§ INSTRUCTIONS TO FOLLOW:
In the listing below, find each line holding "Gods" and copy it.
+++
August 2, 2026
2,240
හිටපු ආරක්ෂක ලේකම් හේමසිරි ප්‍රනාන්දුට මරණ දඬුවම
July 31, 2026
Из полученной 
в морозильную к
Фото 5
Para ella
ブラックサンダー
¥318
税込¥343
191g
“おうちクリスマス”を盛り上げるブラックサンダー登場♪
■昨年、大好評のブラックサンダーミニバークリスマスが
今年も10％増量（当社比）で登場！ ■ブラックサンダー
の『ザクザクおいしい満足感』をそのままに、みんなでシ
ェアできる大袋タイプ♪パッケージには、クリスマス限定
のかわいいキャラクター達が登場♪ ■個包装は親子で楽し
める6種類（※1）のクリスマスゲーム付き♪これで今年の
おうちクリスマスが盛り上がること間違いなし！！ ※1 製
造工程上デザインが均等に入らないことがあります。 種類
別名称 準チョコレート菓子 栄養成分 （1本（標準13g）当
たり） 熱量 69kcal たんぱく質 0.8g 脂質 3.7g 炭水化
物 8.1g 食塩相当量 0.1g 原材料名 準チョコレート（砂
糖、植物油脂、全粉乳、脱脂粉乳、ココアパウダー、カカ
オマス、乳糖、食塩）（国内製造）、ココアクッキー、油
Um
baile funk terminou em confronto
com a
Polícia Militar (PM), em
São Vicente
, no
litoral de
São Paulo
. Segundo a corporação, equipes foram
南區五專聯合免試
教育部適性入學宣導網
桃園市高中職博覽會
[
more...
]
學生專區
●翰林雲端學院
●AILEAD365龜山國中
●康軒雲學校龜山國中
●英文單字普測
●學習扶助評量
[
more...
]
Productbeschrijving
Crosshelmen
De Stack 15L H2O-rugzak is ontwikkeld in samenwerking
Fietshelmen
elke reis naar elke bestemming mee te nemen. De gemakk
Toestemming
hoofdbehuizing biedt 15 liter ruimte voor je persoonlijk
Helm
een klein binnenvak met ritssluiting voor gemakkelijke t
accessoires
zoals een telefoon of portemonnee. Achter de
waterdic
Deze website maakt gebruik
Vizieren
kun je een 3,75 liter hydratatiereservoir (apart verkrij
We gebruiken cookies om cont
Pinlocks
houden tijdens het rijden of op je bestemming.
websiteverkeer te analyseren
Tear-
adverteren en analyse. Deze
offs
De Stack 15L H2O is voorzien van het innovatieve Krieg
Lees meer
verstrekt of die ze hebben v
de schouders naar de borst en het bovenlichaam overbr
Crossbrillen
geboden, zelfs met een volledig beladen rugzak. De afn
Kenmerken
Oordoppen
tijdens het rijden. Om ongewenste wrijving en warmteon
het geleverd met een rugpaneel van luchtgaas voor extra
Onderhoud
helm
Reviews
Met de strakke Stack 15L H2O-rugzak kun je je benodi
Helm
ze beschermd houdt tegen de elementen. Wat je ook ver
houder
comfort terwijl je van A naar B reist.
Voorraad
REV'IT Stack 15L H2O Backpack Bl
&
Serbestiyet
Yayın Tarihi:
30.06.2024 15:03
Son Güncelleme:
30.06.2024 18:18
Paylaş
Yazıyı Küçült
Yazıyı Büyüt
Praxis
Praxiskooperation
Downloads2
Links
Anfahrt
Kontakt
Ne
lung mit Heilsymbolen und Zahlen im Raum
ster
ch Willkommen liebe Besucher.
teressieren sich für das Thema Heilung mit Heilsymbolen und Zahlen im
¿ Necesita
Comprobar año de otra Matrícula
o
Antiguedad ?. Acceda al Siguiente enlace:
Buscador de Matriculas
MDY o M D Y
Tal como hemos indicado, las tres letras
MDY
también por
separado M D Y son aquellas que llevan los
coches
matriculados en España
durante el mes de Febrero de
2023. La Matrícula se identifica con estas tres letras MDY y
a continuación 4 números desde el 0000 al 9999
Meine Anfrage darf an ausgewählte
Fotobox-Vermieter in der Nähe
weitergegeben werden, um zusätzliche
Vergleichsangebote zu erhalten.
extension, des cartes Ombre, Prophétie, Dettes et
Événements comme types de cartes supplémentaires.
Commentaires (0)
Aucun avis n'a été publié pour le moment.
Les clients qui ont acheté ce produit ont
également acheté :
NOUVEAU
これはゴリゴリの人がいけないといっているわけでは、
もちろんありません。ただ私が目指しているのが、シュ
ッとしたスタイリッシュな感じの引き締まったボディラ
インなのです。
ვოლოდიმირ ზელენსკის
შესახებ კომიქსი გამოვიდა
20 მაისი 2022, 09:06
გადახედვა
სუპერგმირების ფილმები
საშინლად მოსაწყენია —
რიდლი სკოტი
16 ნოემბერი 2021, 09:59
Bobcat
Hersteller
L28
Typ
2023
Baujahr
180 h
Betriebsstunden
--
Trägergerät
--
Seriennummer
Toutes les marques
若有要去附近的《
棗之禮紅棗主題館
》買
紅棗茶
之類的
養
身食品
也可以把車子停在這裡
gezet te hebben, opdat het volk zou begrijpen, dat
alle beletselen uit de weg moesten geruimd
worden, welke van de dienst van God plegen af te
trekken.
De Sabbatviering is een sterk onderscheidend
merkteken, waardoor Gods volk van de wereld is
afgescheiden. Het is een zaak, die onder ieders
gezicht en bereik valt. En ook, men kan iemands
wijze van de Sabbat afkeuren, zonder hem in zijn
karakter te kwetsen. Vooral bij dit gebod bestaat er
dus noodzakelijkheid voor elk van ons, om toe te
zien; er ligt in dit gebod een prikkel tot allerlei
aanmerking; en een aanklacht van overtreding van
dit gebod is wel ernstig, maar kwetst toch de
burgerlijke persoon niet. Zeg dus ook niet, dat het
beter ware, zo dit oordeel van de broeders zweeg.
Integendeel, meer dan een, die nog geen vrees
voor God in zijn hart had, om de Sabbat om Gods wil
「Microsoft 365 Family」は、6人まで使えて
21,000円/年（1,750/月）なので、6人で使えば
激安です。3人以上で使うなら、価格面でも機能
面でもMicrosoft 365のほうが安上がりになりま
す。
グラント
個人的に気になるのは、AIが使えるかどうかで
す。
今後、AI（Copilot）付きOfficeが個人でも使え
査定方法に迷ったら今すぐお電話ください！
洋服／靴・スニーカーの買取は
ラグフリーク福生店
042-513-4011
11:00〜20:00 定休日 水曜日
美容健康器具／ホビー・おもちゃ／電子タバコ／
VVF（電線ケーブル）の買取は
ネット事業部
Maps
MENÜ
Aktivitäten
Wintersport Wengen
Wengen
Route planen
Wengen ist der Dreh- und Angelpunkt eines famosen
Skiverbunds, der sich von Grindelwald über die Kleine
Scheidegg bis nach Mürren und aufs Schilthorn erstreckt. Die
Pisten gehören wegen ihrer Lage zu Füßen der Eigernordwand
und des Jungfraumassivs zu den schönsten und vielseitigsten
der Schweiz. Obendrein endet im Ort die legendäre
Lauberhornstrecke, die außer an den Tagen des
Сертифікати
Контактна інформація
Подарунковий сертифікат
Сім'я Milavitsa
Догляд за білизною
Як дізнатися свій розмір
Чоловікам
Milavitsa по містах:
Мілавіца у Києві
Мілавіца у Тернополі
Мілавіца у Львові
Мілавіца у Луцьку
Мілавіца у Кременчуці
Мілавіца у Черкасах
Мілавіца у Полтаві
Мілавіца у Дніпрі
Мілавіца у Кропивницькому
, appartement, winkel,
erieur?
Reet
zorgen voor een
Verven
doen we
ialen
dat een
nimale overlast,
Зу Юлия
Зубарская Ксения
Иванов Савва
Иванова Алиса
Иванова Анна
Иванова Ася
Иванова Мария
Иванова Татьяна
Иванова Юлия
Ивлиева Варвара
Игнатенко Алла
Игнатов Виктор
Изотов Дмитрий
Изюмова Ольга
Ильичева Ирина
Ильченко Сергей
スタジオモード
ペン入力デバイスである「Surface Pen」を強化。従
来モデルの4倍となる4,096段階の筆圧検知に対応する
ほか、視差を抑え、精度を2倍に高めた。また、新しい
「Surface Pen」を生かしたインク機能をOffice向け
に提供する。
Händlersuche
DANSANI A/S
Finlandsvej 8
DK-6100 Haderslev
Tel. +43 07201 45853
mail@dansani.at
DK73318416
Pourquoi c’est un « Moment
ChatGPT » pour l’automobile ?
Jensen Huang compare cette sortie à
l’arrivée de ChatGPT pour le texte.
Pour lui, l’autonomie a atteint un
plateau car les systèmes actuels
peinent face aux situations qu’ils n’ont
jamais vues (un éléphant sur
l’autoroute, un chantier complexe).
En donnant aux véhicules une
+++
§ WRITTEN REPLY:
merkteken, waardoor Gods volk van de wereld is
voor God in zijn hart had, om de Sabbat om Gods wil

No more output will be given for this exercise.